Would you write out the entries that follow word for word, omitting any images?

[Opening Stored data section]

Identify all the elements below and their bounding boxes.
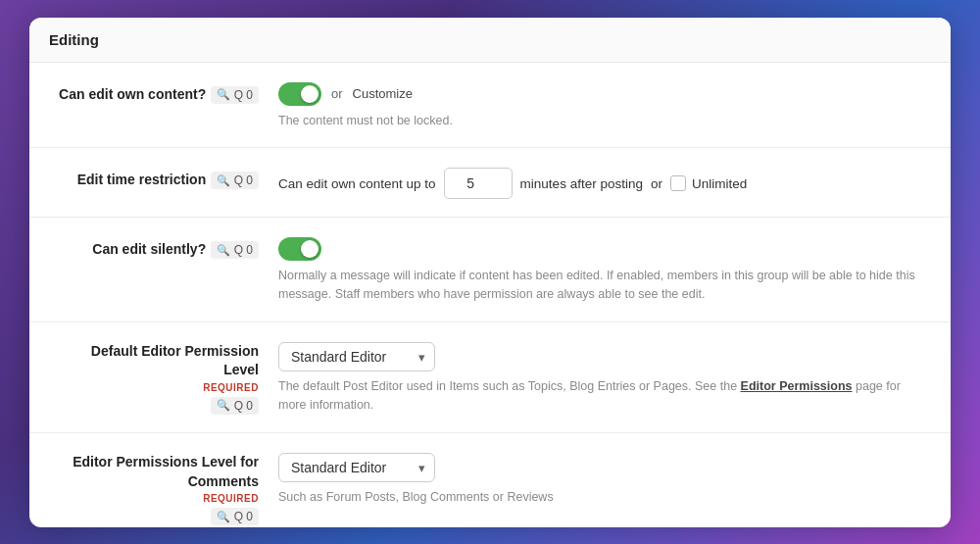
search-badge-editor-comments[interactable]: 🔍 Q 0 (211, 508, 259, 525)
search-badge-label: Q 0 (234, 173, 253, 187)
label-edit-time: Edit time restriction (77, 172, 206, 187)
search-badge-label: Q 0 (234, 399, 253, 413)
search-icon: 🔍 (217, 88, 230, 101)
required-badge-editor-comments: REQUIRED (53, 493, 259, 504)
label-editor-comments: Editor Permissions Level for Comments (73, 454, 259, 489)
customize-link-can-edit-own[interactable]: Customize (353, 86, 413, 101)
or-label-edit-time: or (651, 176, 662, 191)
unlimited-checkbox[interactable] (670, 175, 686, 191)
label-col-editor-comments: Editor Permissions Level for Comments RE… (53, 451, 278, 525)
search-badge-label: Q 0 (234, 510, 253, 523)
label-col-default-editor: Default Editor Permission Level REQUIRED… (53, 340, 278, 415)
label-can-edit-own: Can edit own content? (59, 85, 206, 101)
row-default-editor: Default Editor Permission Level REQUIRED… (29, 322, 951, 433)
search-icon: 🔍 (217, 174, 230, 187)
search-badge-label: Q 0 (234, 88, 253, 102)
hint-silently: Normally a message will indicate if cont… (278, 267, 927, 304)
label-silently: Can edit silently? (92, 241, 206, 257)
select-wrapper-default-editor: Standard Editor Advanced Editor Basic Ed… (278, 342, 435, 371)
toggle-silently[interactable] (278, 237, 321, 261)
hint-default-editor: The default Post Editor used in Items su… (278, 377, 927, 415)
card-body: Can edit own content? 🔍 Q 0 or Customize… (29, 63, 951, 527)
search-badge-default-editor[interactable]: 🔍 Q 0 (211, 397, 259, 415)
search-badge-can-edit-own[interactable]: 🔍 Q 0 (211, 86, 259, 104)
toggle-can-edit-own[interactable] (278, 82, 321, 106)
label-default-editor: Default Editor Permission Level (91, 343, 259, 378)
minutes-input[interactable] (444, 168, 513, 199)
content-default-editor: Standard Editor Advanced Editor Basic Ed… (278, 340, 927, 415)
label-col-silently: Can edit silently? 🔍 Q 0 (53, 235, 278, 259)
unlimited-row: Unlimited (670, 175, 747, 191)
inline-row-edit-time: Can edit own content up to minutes after… (278, 168, 927, 199)
label-col-edit-time: Edit time restriction 🔍 Q 0 (53, 166, 278, 189)
search-badge-label: Q 0 (234, 243, 253, 257)
row-can-edit-silently: Can edit silently? 🔍 Q 0 Normally a mess… (29, 218, 951, 322)
hint-editor-comments: Such as Forum Posts, Blog Comments or Re… (278, 488, 927, 507)
content-can-edit-own: or Customize The content must not be loc… (278, 80, 927, 130)
editor-permissions-link[interactable]: Editor Permissions (741, 379, 853, 393)
content-editor-comments: Standard Editor Advanced Editor Basic Ed… (278, 451, 927, 507)
toggle-row-silently (278, 237, 927, 261)
search-icon: 🔍 (217, 399, 230, 412)
card-title: Editing (29, 18, 951, 63)
toggle-row-can-edit-own: or Customize (278, 82, 927, 106)
editing-card: Editing Can edit own content? 🔍 Q 0 or C… (29, 18, 951, 527)
toggle-slider-silently (278, 237, 321, 261)
select-editor-comments[interactable]: Standard Editor Advanced Editor Basic Ed… (278, 453, 435, 482)
content-silently: Normally a message will indicate if cont… (278, 235, 927, 304)
toggle-slider-can-edit-own (278, 82, 321, 106)
row-edit-time: Edit time restriction 🔍 Q 0 Can edit own… (29, 148, 951, 218)
search-icon: 🔍 (217, 244, 230, 257)
search-badge-edit-time[interactable]: 🔍 Q 0 (211, 172, 259, 189)
search-badge-silently[interactable]: 🔍 Q 0 (211, 241, 259, 259)
search-icon: 🔍 (217, 511, 230, 523)
inline-suffix-edit-time: minutes after posting (520, 176, 643, 191)
required-badge-default-editor: REQUIRED (53, 382, 259, 393)
inline-prefix-edit-time: Can edit own content up to (278, 176, 436, 191)
unlimited-label: Unlimited (692, 176, 747, 191)
hint-can-edit-own: The content must not be locked. (278, 112, 927, 130)
or-label-can-edit-own: or (331, 86, 343, 101)
row-editor-comments: Editor Permissions Level for Comments RE… (29, 433, 951, 527)
select-wrapper-editor-comments: Standard Editor Advanced Editor Basic Ed… (278, 453, 435, 482)
label-col-can-edit-own: Can edit own content? 🔍 Q 0 (53, 80, 278, 104)
select-default-editor[interactable]: Standard Editor Advanced Editor Basic Ed… (278, 342, 435, 371)
row-can-edit-own: Can edit own content? 🔍 Q 0 or Customize… (29, 63, 951, 149)
content-edit-time: Can edit own content up to minutes after… (278, 166, 927, 199)
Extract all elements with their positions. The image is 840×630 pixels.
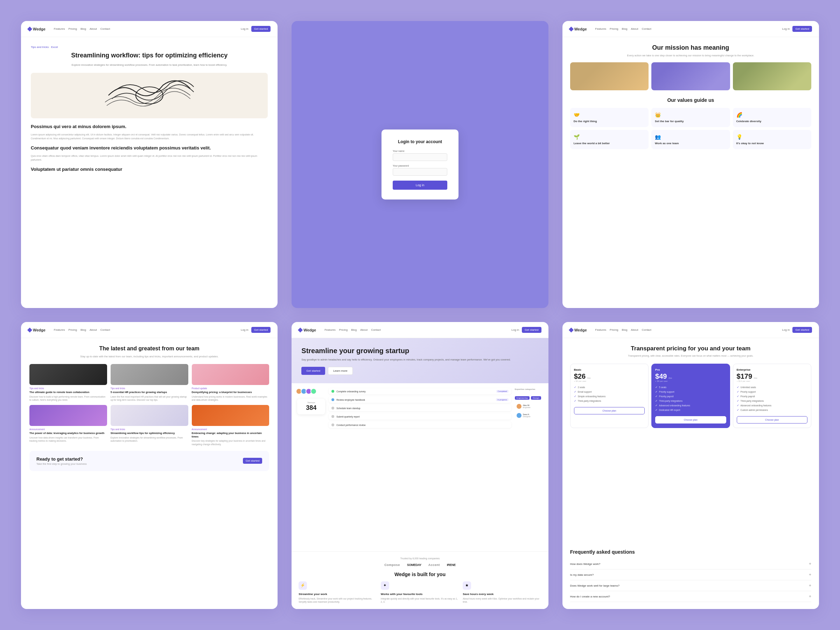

[Closing Stored data section]

◆ Solution to this task ◆
Identify all the elements below and their bounding boxes.
search-badge-editor-comments[interactable]: 🔍 Q 0 (211, 508, 259, 525)
search-badge-label: Q 0 (234, 173, 253, 187)
label-edit-time: Edit time restriction (77, 172, 206, 187)
search-badge-label: Q 0 (234, 399, 253, 413)
search-icon: 🔍 (217, 88, 230, 101)
required-badge-editor-comments: REQUIRED (53, 493, 259, 504)
label-editor-comments: Editor Permissions Level for Comments (73, 454, 259, 489)
customize-link-can-edit-own[interactable]: Customize (353, 86, 413, 101)
or-label-edit-time: or (651, 176, 662, 191)
unlimited-checkbox[interactable] (670, 175, 686, 191)
label-col-editor-comments: Editor Permissions Level for Comments RE… (53, 451, 278, 525)
search-badge-label: Q 0 (234, 510, 253, 523)
label-col-default-editor: Default Editor Permission Level REQUIRED… (53, 340, 278, 415)
label-can-edit-own: Can edit own content? (59, 85, 206, 101)
row-default-editor: Default Editor Permission Level REQUIRED… (29, 322, 951, 433)
search-icon: 🔍 (217, 174, 230, 187)
search-badge-label: Q 0 (234, 88, 253, 102)
hint-silently: Normally a message will indicate if cont… (278, 267, 927, 304)
label-silently: Can edit silently? (92, 241, 206, 257)
select-wrapper-default-editor: Standard Editor Advanced Editor Basic Ed… (278, 342, 435, 371)
toggle-silently[interactable] (278, 237, 321, 261)
hint-default-editor: The default Post Editor used in Items su… (278, 377, 927, 415)
card-body: Can edit own content? 🔍 Q 0 or Customize… (29, 63, 951, 527)
search-badge-default-editor[interactable]: 🔍 Q 0 (211, 397, 259, 415)
search-badge-can-edit-own[interactable]: 🔍 Q 0 (211, 86, 259, 104)
toggle-can-edit-own[interactable] (278, 82, 321, 106)
label-default-editor: Default Editor Permission Level (91, 343, 259, 378)
minutes-input[interactable] (444, 168, 513, 199)
content-default-editor: Standard Editor Advanced Editor Basic Ed… (278, 340, 927, 415)
label-col-silently: Can edit silently? 🔍 Q 0 (53, 235, 278, 259)
unlimited-row: Unlimited (670, 175, 747, 191)
inline-row-edit-time: Can edit own content up to minutes after… (278, 168, 927, 199)
label-col-edit-time: Edit time restriction 🔍 Q 0 (53, 166, 278, 189)
search-badge-label: Q 0 (234, 243, 253, 257)
row-can-edit-silently: Can edit silently? 🔍 Q 0 Normally a mess… (29, 218, 951, 322)
hint-editor-comments: Such as Forum Posts, Blog Comments or Re… (278, 488, 927, 507)
content-can-edit-own: or Customize The content must not be loc… (278, 80, 927, 130)
editor-permissions-link[interactable]: Editor Permissions (741, 379, 853, 393)
content-editor-comments: Standard Editor Advanced Editor Basic Ed… (278, 451, 927, 507)
toggle-row-silently (278, 237, 927, 261)
search-icon: 🔍 (217, 399, 230, 412)
card-title: Editing (29, 18, 951, 63)
toggle-row-can-edit-own: or Customize (278, 82, 927, 106)
editing-card: Editing Can edit own content? 🔍 Q 0 or C… (29, 18, 951, 527)
toggle-slider-silently (278, 237, 321, 261)
select-editor-comments[interactable]: Standard Editor Advanced Editor Basic Ed… (278, 453, 435, 482)
content-silently: Normally a message will indicate if cont… (278, 235, 927, 304)
toggle-slider-can-edit-own (278, 82, 321, 106)
row-edit-time: Edit time restriction 🔍 Q 0 Can edit own… (29, 148, 951, 218)
search-icon: 🔍 (217, 244, 230, 257)
search-badge-edit-time[interactable]: 🔍 Q 0 (211, 172, 259, 189)
search-badge-silently[interactable]: 🔍 Q 0 (211, 241, 259, 259)
search-icon: 🔍 (217, 511, 230, 523)
inline-suffix-edit-time: minutes after posting (520, 176, 643, 191)
required-badge-default-editor: REQUIRED (53, 382, 259, 393)
inline-prefix-edit-time: Can edit own content up to (278, 176, 436, 191)
unlimited-label: Unlimited (692, 176, 747, 191)
hint-can-edit-own: The content must not be locked. (278, 112, 927, 130)
or-label-can-edit-own: or (331, 86, 343, 101)
row-editor-comments: Editor Permissions Level for Comments RE… (29, 433, 951, 527)
select-wrapper-editor-comments: Standard Editor Advanced Editor Basic Ed… (278, 453, 435, 482)
label-col-can-edit-own: Can edit own content? 🔍 Q 0 (53, 80, 278, 104)
select-default-editor[interactable]: Standard Editor Advanced Editor Basic Ed… (278, 342, 435, 371)
row-can-edit-own: Can edit own content? 🔍 Q 0 or Customize… (29, 63, 951, 149)
content-edit-time: Can edit own content up to minutes after… (278, 166, 927, 199)
Extract all elements with their positions. The image is 840×630 pixels.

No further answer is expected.